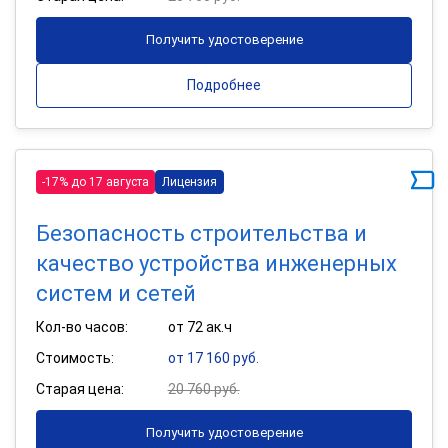
Получить удостоверение
Подробнее
-17% до 17 августа
Лицензия
Безопасность строительства и
качество устройства инженерных
систем и сетей
Кол-во часов:
от 72 ак.ч
Стоимость:
от 17 160 руб.
Старая цена:
20 760 руб.
Получить удостоверение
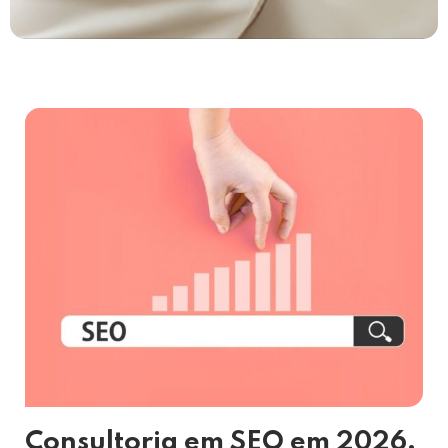
Consultoria em SEO em 2026,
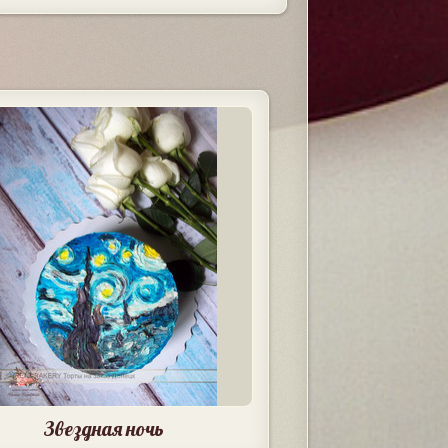
Звездная ночь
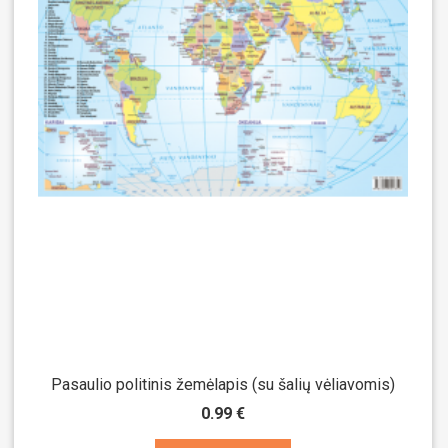
Pasaulio politinis žemėlapis (su šalių vėliavomis)
0.99 €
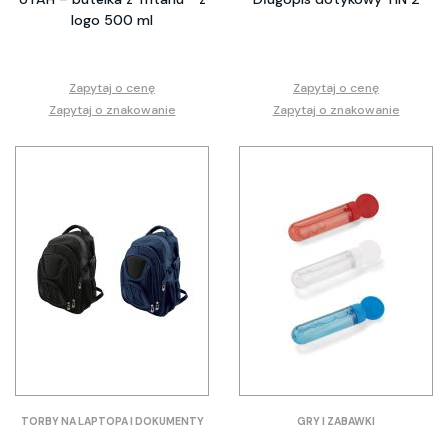
logo 500 ml
Zapytaj o cenę
Zapytaj o cenę
Zapytaj o znakowanie
Zapytaj o znakowanie
TORBY NA LAPTOPA I DOKUMENTY
GRY I ZABAWKI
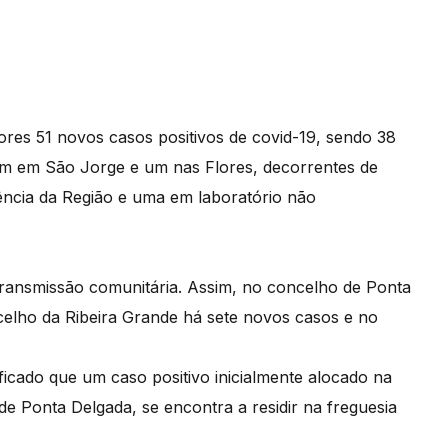
res 51 novos casos positivos de covid-19, sendo 38
 um em São Jorge e um nas Flores, decorrentes de
rência da Região e uma em laboratório não
transmissão comunitária. Assim, no concelho de Ponta
elho da Ribeira Grande há sete novos casos e no
ificado que um caso positivo inicialmente alocado na
e Ponta Delgada, se encontra a residir na freguesia
.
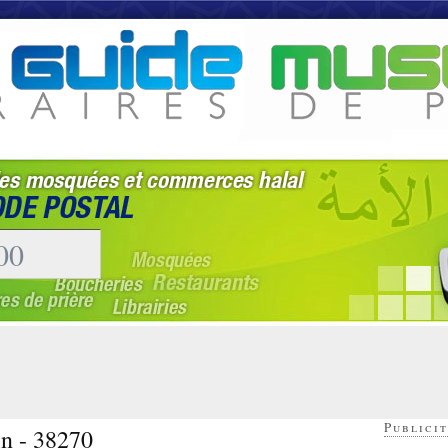
Publicit
in - 38270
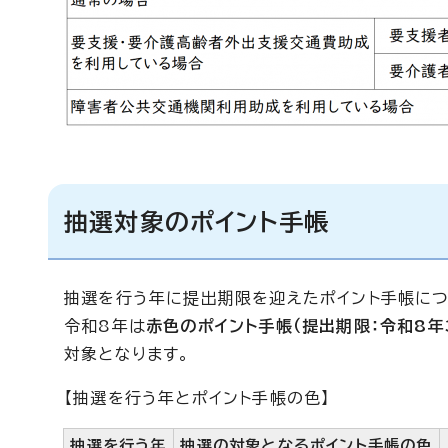
抽選対象のポイント手帳
抽選を行う年に提出期限を迎えたポイント手帳につ
令和8年は
赤色のポイント手帳（提出期限：令和8年
対象となります。
【抽選を行う年とポイント手帳の色】
抽選を行う年
抽選の対象となるポイント手帳の色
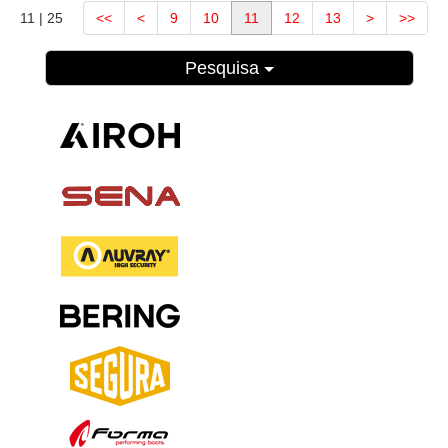
11 | 25
<<
<
9
10
11
12
13
>
>>
Pesquisa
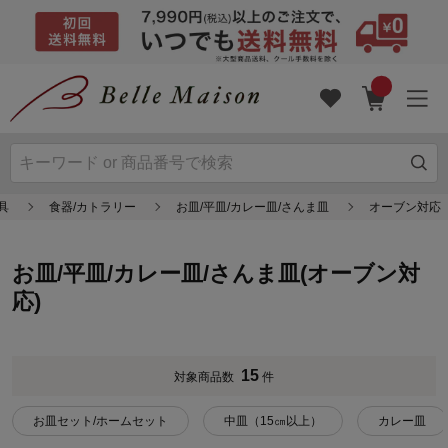
具
食器/カトラリー
お皿/平皿/カレー皿/さんま皿
オーブン対応
お皿/平皿/カレー皿/さんま皿(オーブン対
応)
15
対象商品数
件
お皿セット/ホームセット
中皿（15㎝以上）
カレー皿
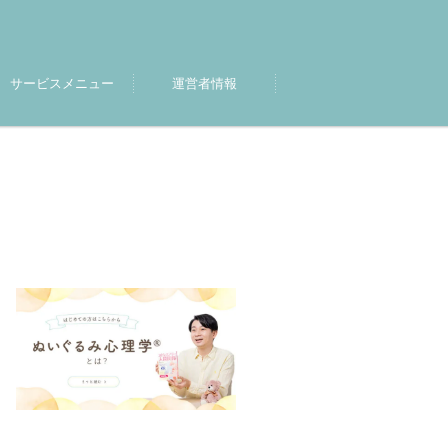
サービスメニュー
運営者情報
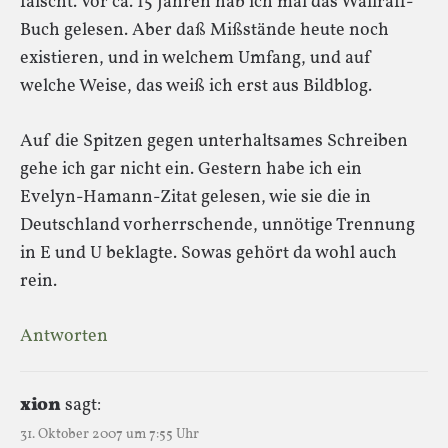
fälscht. Vor ca. 15 Jahren hab ich mal das Wallraff-
Buch gelesen. Aber daß Mißstände heute noch
existieren, und in welchem Umfang, und auf
welche Weise, das weiß ich erst aus Bildblog.
Auf die Spitzen gegen unterhaltsames Schreiben
gehe ich gar nicht ein. Gestern habe ich ein
Evelyn-Hamann-Zitat gelesen, wie sie die in
Deutschland vorherrschende, unnötige Trennung
in E und U beklagte. Sowas gehört da wohl auch
rein.
Antworten
xion
sagt:
31. Oktober 2007 um 7:55 Uhr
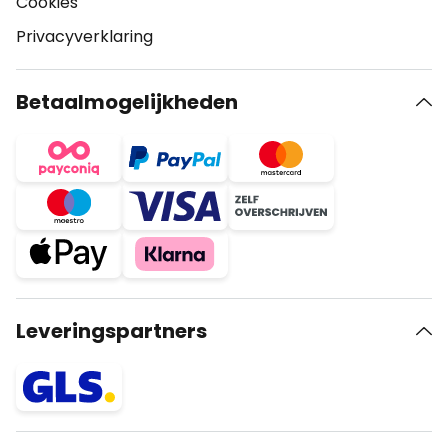
Cookies
Privacyverklaring
Betaalmogelijkheden
Leveringspartners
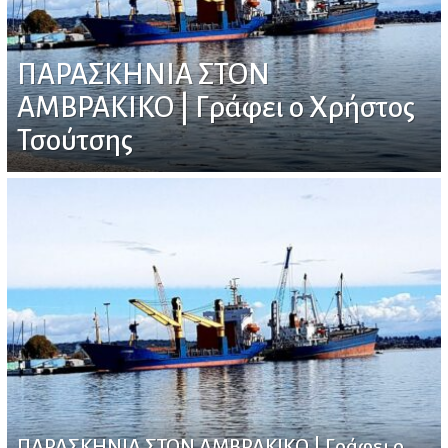
ΠΑΡΑΣΚΗΝΙΑ ΣΤΟΝ
ΑΜΒΡΑΚΙΚΟ | Γράφει ο Χρήστος
Τσούτσης
ΠΑΡΑΣΚΗΝΙΑ ΣΤΟΝ ΑΜΒΡΑΚΙΚΟ | Γράφει ο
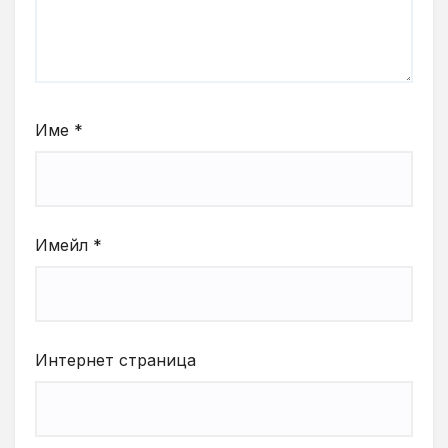
Име
*
Имейл
*
Интернет страница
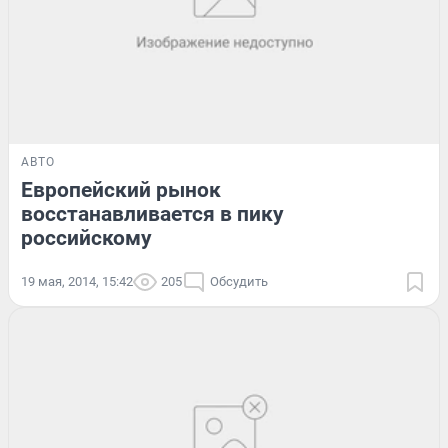
АВТО
Европейский рынок
восстанавливается в пику
российскому
19 мая, 2014, 15:42
205
Обсудить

**Problem to work on:** Print the records again exactly, pictures excluded.

**Answer for the task:**
Получить удостоверение
Подробнее
-17% до 17 августа
Лицензия
Безопасность строительства и
качество устройства инженерных
систем и сетей
Кол-во часов:
от 72 ак.ч
Стоимость:
от 17 160 руб.
Старая цена:
20 760 руб.
Получить удостоверение
Consultoria em SEO em 2026,
Звездная ночь
Pasaulio politinis žemėlapis (su šalių vėliavomis)
0.99 €
logo 500 ml
Zapytaj o cenę
Zapytaj o cenę
Zapytaj o znakowanie
Zapytaj o znakowanie
TORBY NA LAPTOPA I DOKUMENTY
GRY I ZABAWKI
res 51 novos casos positivos de covid-19, sendo 38
 um em São Jorge e um nas Flores, decorrentes de
rência da Região e uma em laboratório não
transmissão comunitária. Assim, no concelho de Ponta
elho da Ribeira Grande há sete novos casos e no
ificado que um caso positivo inicialmente alocado na
e Ponta Delgada, se encontra a residir na freguesia
.
Publicit
in - 38270
抽選対象のポイント手帳
抽選を行う年に提出期限を迎えたポイント手帳につ
令和8年は
赤色のポイント手帳（提出期限：令和8年
対象となります。
【抽選を行う年とポイント手帳の色】
抽選を行う年
抽選の対象となるポイント手帳の色
11 | 25
<<
<
9
10
11
12
13
>
>>
Pesquisa
具
食器/カトラリー
お皿/平皿/カレー皿/さんま皿
オーブン対応
お皿/平皿/カレー皿/さんま皿(オーブン対
応)
15
対象商品数
件
お皿セット/ホームセット
中皿（15㎝以上）
カレー皿
サービスメニュー
運営者情報
fälscht. Vor ca. 15 Jahren hab ich mal das Wallraff-
Buch gelesen. Aber daß Mißstände heute noch
existieren, und in welchem Umfang, und auf
welche Weise, das weiß ich erst aus Bildblog.
Auf die Spitzen gegen unterhaltsames Schreiben
gehe ich gar nicht ein. Gestern habe ich ein
Evelyn-Hamann-Zitat gelesen, wie sie die in
Deutschland vorherrschende, unnötige Trennung
in E und U beklagte. Sowas gehört da wohl auch
rein.
Antworten
xion
sagt:
31. Oktober 2007 um 7:55 Uhr
Cookies
Privacyverklaring
Betaalmogelijkheden
Leveringspartners
ΠΑΡΑΣΚΗΝΙΑ ΣΤΟΝ
ΑΜΒΡΑΚΙΚΟ | Γράφει ο Χρήστος
Τσούτσης
ΠΑΡΑΣΚΗΝΙΑ ΣΤΟΝ ΑΜΒΡΑΚΙΚΟ | Γράφει ο
Име
*
Имейл
*
Интернет страница
АВТО
Европейский рынок
восстанавливается в пику
российскому
19 мая, 2014, 15:42
205
Обсудить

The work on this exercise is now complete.